◆ Assignment
Word for word, restate the lines of the data from the first through the one containing "5 hvězdiček", and nothing else.

◆ Records for the task

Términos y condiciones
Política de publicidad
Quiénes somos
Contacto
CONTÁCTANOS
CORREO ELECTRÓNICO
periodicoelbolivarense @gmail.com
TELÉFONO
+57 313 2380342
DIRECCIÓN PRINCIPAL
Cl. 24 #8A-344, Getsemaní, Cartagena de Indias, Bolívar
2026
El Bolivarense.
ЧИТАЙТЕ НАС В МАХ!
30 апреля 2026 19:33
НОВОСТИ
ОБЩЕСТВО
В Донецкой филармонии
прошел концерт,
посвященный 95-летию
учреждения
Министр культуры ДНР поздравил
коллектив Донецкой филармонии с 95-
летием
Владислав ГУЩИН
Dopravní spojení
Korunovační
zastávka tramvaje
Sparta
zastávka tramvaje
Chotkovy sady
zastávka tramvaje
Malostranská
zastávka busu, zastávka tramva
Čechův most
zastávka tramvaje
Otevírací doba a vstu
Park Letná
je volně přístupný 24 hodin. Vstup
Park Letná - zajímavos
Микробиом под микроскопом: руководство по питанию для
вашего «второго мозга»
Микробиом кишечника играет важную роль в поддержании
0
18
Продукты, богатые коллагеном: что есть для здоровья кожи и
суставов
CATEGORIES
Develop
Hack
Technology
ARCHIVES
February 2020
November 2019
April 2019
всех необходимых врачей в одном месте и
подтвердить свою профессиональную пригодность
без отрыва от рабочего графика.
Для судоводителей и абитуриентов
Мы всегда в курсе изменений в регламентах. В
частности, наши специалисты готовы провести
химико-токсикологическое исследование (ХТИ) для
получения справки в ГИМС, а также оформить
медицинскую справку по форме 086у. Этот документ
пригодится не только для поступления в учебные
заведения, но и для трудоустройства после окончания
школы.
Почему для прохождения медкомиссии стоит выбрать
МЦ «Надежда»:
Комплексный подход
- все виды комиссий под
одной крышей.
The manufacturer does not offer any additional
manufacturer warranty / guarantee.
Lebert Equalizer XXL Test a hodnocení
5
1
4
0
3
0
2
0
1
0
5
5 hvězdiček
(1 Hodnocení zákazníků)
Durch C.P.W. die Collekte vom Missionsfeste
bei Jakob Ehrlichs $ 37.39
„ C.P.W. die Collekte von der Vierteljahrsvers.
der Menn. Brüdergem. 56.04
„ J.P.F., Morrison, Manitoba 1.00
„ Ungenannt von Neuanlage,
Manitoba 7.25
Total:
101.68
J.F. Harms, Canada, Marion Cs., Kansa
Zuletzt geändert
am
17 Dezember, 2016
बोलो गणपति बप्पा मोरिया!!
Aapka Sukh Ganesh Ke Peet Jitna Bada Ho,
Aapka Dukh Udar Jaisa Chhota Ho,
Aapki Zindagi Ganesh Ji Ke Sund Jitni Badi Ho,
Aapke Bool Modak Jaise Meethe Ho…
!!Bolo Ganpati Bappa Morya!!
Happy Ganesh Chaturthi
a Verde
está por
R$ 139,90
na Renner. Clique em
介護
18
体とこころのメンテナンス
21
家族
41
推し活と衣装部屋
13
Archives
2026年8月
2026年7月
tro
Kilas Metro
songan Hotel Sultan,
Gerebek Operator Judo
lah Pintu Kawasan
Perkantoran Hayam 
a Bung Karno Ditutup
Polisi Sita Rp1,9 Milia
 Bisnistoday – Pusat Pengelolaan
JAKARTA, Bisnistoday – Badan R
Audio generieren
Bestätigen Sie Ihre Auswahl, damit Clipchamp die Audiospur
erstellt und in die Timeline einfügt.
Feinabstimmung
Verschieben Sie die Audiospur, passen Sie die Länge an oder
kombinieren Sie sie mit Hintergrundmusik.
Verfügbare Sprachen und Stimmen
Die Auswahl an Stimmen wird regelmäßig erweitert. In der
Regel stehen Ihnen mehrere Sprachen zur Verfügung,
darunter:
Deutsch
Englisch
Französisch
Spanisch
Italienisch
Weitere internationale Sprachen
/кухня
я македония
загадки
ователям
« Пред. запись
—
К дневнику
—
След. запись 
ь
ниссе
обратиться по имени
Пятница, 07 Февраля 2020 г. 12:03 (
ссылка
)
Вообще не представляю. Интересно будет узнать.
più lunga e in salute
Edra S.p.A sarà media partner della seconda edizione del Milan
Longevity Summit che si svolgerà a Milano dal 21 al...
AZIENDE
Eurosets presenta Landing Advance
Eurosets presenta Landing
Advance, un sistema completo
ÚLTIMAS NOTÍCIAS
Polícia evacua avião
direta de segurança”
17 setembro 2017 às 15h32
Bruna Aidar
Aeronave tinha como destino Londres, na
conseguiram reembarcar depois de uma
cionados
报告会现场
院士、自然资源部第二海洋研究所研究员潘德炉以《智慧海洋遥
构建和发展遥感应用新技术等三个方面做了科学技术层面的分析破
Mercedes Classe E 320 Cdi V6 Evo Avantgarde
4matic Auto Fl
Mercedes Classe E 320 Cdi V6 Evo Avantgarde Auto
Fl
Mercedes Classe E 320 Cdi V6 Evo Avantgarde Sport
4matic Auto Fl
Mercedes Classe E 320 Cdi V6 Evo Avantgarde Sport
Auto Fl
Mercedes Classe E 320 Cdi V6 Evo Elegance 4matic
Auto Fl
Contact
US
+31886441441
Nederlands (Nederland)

◆ Response to the task
Términos y condiciones
Política de publicidad
Quiénes somos
Contacto
CONTÁCTANOS
CORREO ELECTRÓNICO
periodicoelbolivarense @gmail.com
TELÉFONO
+57 313 2380342
DIRECCIÓN PRINCIPAL
Cl. 24 #8A-344, Getsemaní, Cartagena de Indias, Bolívar
2026
El Bolivarense.
ЧИТАЙТЕ НАС В МАХ!
30 апреля 2026 19:33
НОВОСТИ
ОБЩЕСТВО
В Донецкой филармонии
прошел концерт,
посвященный 95-летию
учреждения
Министр культуры ДНР поздравил
коллектив Донецкой филармонии с 95-
летием
Владислав ГУЩИН
Dopravní spojení
Korunovační
zastávka tramvaje
Sparta
zastávka tramvaje
Chotkovy sady
zastávka tramvaje
Malostranská
zastávka busu, zastávka tramva
Čechův most
zastávka tramvaje
Otevírací doba a vstu
Park Letná
je volně přístupný 24 hodin. Vstup
Park Letná - zajímavos
Микробиом под микроскопом: руководство по питанию для
вашего «второго мозга»
Микробиом кишечника играет важную роль в поддержании
0
18
Продукты, богатые коллагеном: что есть для здоровья кожи и
суставов
CATEGORIES
Develop
Hack
Technology
ARCHIVES
February 2020
November 2019
April 2019
всех необходимых врачей в одном месте и
подтвердить свою профессиональную пригодность
без отрыва от рабочего графика.
Для судоводителей и абитуриентов
Мы всегда в курсе изменений в регламентах. В
частности, наши специалисты готовы провести
химико-токсикологическое исследование (ХТИ) для
получения справки в ГИМС, а также оформить
медицинскую справку по форме 086у. Этот документ
пригодится не только для поступления в учебные
заведения, но и для трудоустройства после окончания
школы.
Почему для прохождения медкомиссии стоит выбрать
МЦ «Надежда»:
Комплексный подход
- все виды комиссий под
одной крышей.
The manufacturer does not offer any additional
manufacturer warranty / guarantee.
Lebert Equalizer XXL Test a hodnocení
5
1
4
0
3
0
2
0
1
0
5
5 hvězdiček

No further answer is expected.